After he gets home from work, 56-year-old accountant J. Henry Waugh entertains himself with a simulated baseball game based on dice rolls and probability charts. As a kid who spent many a rainy summer afternoon playing Strat-O-Matic baseball, the concept was very familiar to me. However, unlike Strat-O-Matic, Henry’s game involves an entirely fictional league. All the teams and all the players on them are his invention. When he plays he rolls the dice for both teams and meticulously records every play on his scoresheets. Henry’s charts are extremely detailed and allow for as much complexity as the real thing. Players get hits, make errors, and even suffer injuries based on the total Henry rolls.
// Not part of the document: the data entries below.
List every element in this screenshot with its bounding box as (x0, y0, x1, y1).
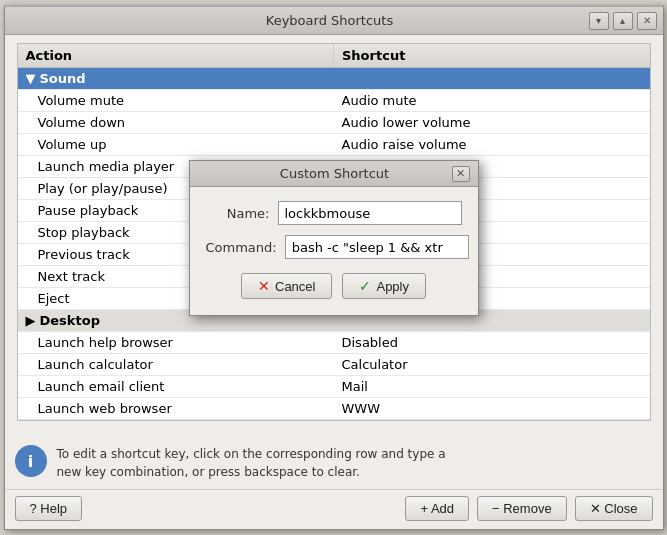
dialog-titlebar: Custom Shortcut ✕ (190, 161, 478, 187)
table-row[interactable]: Volume upAudio raise volume (18, 134, 650, 156)
cancel-icon: ✕ (258, 278, 270, 294)
button-bar: ? Help + Add − Remove ✕ Close (5, 489, 663, 529)
table-wrapper: Action Shortcut ▼SoundVolume muteAudio m… (11, 39, 657, 437)
command-row: Command: (206, 235, 462, 259)
apply-button[interactable]: ✓ Apply (342, 273, 426, 299)
table-row[interactable]: Launch help browserDisabled (18, 332, 650, 354)
shortcut-cell: Audio raise volume (334, 134, 650, 156)
table-row[interactable]: Launch email clientMail (18, 376, 650, 398)
expand-icon: ▶ (26, 313, 36, 328)
action-cell: Launch web browser (18, 398, 334, 420)
help-button[interactable]: ? Help (15, 496, 83, 521)
shortcut-cell: Mail (334, 376, 650, 398)
shortcut-cell: WWW (334, 398, 650, 420)
window-content: Action Shortcut ▼SoundVolume muteAudio m… (5, 35, 663, 529)
name-label: Name: (206, 206, 278, 221)
table-row[interactable]: Volume muteAudio mute (18, 90, 650, 112)
action-cell: Launch calculator (18, 354, 334, 376)
name-input[interactable] (278, 201, 462, 225)
remove-button[interactable]: − Remove (477, 496, 567, 521)
command-label: Command: (206, 240, 285, 255)
table-row[interactable]: Launch calculatorCalculator (18, 354, 650, 376)
action-cell: Volume up (18, 134, 334, 156)
category-cell: ▼Sound (18, 68, 650, 90)
close-button[interactable]: ✕ Close (575, 496, 653, 521)
custom-shortcut-dialog: Custom Shortcut ✕ Name: Command: (189, 160, 479, 316)
add-button[interactable]: + Add (405, 496, 469, 521)
command-input[interactable] (285, 235, 469, 259)
table-row[interactable]: Volume downAudio lower volume (18, 112, 650, 134)
info-icon: i (15, 445, 47, 477)
info-bar: i To edit a shortcut key, click on the c… (5, 437, 663, 489)
cancel-label: Cancel (275, 279, 315, 294)
shortcut-cell: Audio mute (334, 90, 650, 112)
table-row[interactable]: Launch web browserWWW (18, 398, 650, 420)
apply-label: Apply (376, 279, 409, 294)
action-cell: Volume mute (18, 90, 334, 112)
expand-icon: ▼ (26, 71, 36, 86)
window-title: Keyboard Shortcuts (71, 13, 589, 28)
titlebar: Keyboard Shortcuts ▾ ▴ ✕ (5, 7, 663, 35)
dialog-body: Name: Command: ✕ Cancel (190, 187, 478, 315)
window-maximize-button[interactable]: ▴ (613, 12, 633, 30)
shortcut-cell: Disabled (334, 332, 650, 354)
action-cell: Launch help browser (18, 332, 334, 354)
shortcut-cell: Calculator (334, 354, 650, 376)
column-header-action: Action (18, 44, 334, 68)
cancel-button[interactable]: ✕ Cancel (241, 273, 332, 299)
dialog-buttons: ✕ Cancel ✓ Apply (206, 269, 462, 305)
column-header-shortcut: Shortcut (334, 44, 650, 68)
window-minimize-button[interactable]: ▾ (589, 12, 609, 30)
action-cell: Launch email client (18, 376, 334, 398)
table-row[interactable]: ▼Sound (18, 68, 650, 90)
window-close-button[interactable]: ✕ (637, 12, 657, 30)
info-text: To edit a shortcut key, click on the cor… (57, 445, 446, 481)
name-row: Name: (206, 201, 462, 225)
main-window: Keyboard Shortcuts ▾ ▴ ✕ Action Shortcut… (4, 5, 664, 530)
apply-icon: ✓ (359, 278, 371, 294)
shortcut-cell: Audio lower volume (334, 112, 650, 134)
dialog-title: Custom Shortcut (218, 166, 452, 181)
action-cell: Volume down (18, 112, 334, 134)
dialog-close-button[interactable]: ✕ (452, 166, 470, 182)
titlebar-controls: ▾ ▴ ✕ (589, 12, 657, 30)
At the book’s start, Henry has been doing this for a long time. He’s played over fifty full seasons of UBA action, meaning many of his players are the sons or even grandsons of their previous incarnations. He’s invested the league with an entire history of ups and downs, personality conflicts and political strife. It’s obsessive behavior and something Henry keeps a closely guarded secret from the few friends he has.
But then an incredibly unlikely sequence of rolls ends in an on-field tragedy that sends Henry’s life and the league into a spiral. As he goes about his daily life in the real world, the league keeps on intruding. In an astonishing literary feat, Coover is able to weave between Henry’s reality and that of the league in increasingly complex ways with alienating the reader, perfectly capturing the fracturing of Henry’s mind.
As Henry’s life and the league start to unravel, he has to make a choice. Will he take more control over his own fate and that of the league? What will it look like if he does?
A deeply philosophical book about the nature of creation and a remarkable portrait of obsession, this is a novel that works on multiple levels.